World Health Summit 2026

Building Digital Health Systems That Work When Infrastructure Doesn’t


Plenary session at WHS 2026.

Last week, Hikma Health participated in the World Health Summit, with this year focused on Reimagining Africa’s Health Systems Through Innovation, Integration, and Collaboration. During the conference, our Executive Director, Sarah Mure shared about Hikma Health’s strategies during the session on Telemedicine and Remote Monitoring for Hard-to-Reach Settings.

One question came up again and again: how do we ensure care continues when connectivity is limited, infrastructure is fragile, and health systems are under strain?

For many of Hikma Health’s partners, this is not theoretical. It is the reality clinicians navigate every day.

Across humanitarian and low-resource settings, healthcare workers are often delivering care in environments where internet access is unreliable, power outages are common, and patient movement is frequent. In these contexts, continuity of care becomes both incredibly difficult and critically important.


Key Lessons Shared

During the session, we shared lessons from supporting digital health implementations across more than 20 countries, including work alongside partners in Syria, Gaza, and across Africa. Across these settings, one challenge consistently emerges: telemedicine depends on continuity of patient information. When systems fail, care becomes fragmented quickly.

  1. Digitizing paper processes alone is not enough.
    Many digital health systems fail because they simply replicate paper workflows without solving underlying operational challenges.
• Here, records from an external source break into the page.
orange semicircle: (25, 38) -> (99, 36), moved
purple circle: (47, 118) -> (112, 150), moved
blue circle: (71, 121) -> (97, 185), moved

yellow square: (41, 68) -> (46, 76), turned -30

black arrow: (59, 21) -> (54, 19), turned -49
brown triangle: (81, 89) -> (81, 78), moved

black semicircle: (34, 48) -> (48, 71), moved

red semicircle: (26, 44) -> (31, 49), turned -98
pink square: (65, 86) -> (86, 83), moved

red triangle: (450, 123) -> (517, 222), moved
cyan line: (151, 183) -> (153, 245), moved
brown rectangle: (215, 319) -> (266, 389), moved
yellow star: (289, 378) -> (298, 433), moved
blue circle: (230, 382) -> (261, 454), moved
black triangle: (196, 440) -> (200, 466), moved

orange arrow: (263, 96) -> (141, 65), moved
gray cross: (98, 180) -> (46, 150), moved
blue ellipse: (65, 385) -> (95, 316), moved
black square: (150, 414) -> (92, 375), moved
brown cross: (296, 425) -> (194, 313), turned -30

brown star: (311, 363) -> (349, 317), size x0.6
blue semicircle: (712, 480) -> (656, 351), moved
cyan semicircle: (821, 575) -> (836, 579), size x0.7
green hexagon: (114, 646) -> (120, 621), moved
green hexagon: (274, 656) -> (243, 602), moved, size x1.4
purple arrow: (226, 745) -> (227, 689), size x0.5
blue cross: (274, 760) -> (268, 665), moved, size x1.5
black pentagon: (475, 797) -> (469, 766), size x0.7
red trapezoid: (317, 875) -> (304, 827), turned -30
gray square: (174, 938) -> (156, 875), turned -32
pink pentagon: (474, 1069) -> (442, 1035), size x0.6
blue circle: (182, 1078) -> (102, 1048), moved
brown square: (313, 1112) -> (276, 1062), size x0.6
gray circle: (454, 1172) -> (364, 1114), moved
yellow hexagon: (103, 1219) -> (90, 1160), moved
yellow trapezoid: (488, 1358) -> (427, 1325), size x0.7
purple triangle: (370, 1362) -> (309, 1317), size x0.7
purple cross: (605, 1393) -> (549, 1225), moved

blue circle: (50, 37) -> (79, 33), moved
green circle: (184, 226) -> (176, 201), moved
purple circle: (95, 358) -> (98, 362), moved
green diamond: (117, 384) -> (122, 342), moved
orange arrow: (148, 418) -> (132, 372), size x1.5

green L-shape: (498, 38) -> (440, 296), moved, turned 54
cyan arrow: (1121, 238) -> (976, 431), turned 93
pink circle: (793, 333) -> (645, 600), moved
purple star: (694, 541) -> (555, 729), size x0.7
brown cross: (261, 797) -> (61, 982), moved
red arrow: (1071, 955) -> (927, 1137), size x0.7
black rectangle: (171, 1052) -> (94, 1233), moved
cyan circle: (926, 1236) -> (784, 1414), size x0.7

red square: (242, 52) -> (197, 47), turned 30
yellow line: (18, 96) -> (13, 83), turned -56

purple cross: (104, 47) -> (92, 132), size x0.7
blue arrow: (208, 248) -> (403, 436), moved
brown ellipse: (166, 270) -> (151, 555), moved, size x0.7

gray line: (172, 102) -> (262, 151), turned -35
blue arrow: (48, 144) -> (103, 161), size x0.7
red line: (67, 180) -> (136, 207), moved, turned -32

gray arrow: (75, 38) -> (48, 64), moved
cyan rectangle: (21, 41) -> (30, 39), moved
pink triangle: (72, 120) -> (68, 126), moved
If digital tools create more work for clinicians or fail to fit within real clinical workflows, adoption becomes difficult, especially in high-pressure environments. Technology should reduce burden, not add to it.

  2. Systems must be designed for implementation challenges.
    In many settings, connectivity is inconsistent, teams are stretched thin, and staff turnover can be high. Systems need to be intuitive, flexible, and sustainable over time. Training cannot be a one-time event, and implementation support has to account for how teams and environments evolve.

  3. Interoperability and governance matter just as much as technology.
    Across many countries, Ministries of Health and healthcare organizations are working to strengthen digital coordination and data visibility, but infrastructure limitations, hosting considerations, and system compatibility remain ongoing challenges. Building resilient health systems requires more than technology alone, it requires long-term operational planning, collaboration, and trust.

These experiences continue to shape how Hikma Health approaches product development. Our open-source electronic health record platform is designed to function offline-first, allowing clinicians to continue documenting care even without reliable internet access. Data can sync once connectivity becomes available. We also prioritize multilingual support, configurable workflows, and lightweight implementation models that reduce technical burden for local teams. 


Beyond the session itself, the World Health Summit created space for meaningful conversations with organizations, clinicians, and digital health leaders across the African continent who are exploring stronger continuity-of-care systems in their own contexts. We had encouraging discussions with groups interested in both our offline-first EHR platform and HERS (Health & Environmental Record System), which integrates environmental exposure data into healthcare workflows to support prevention, preparedness, and clinical decision-making.

The conference also reinforced the importance of shared learning across the digital health ecosystem. We left Nairobi excited to continue engaging with collaborative networks and communities of practice focused on interoperability, telehealth, implementation, and digital health systems strengthening across low-resource settings.

Most of all, we left encouraged by the openness and thoughtfulness of the conversations throughout the week. As digital health continues to expand globally, we believe the focus must remain grounded in practicality, dignity, and continuity of care, because innovation only matters if it works in the realities clinicians and patients actually face.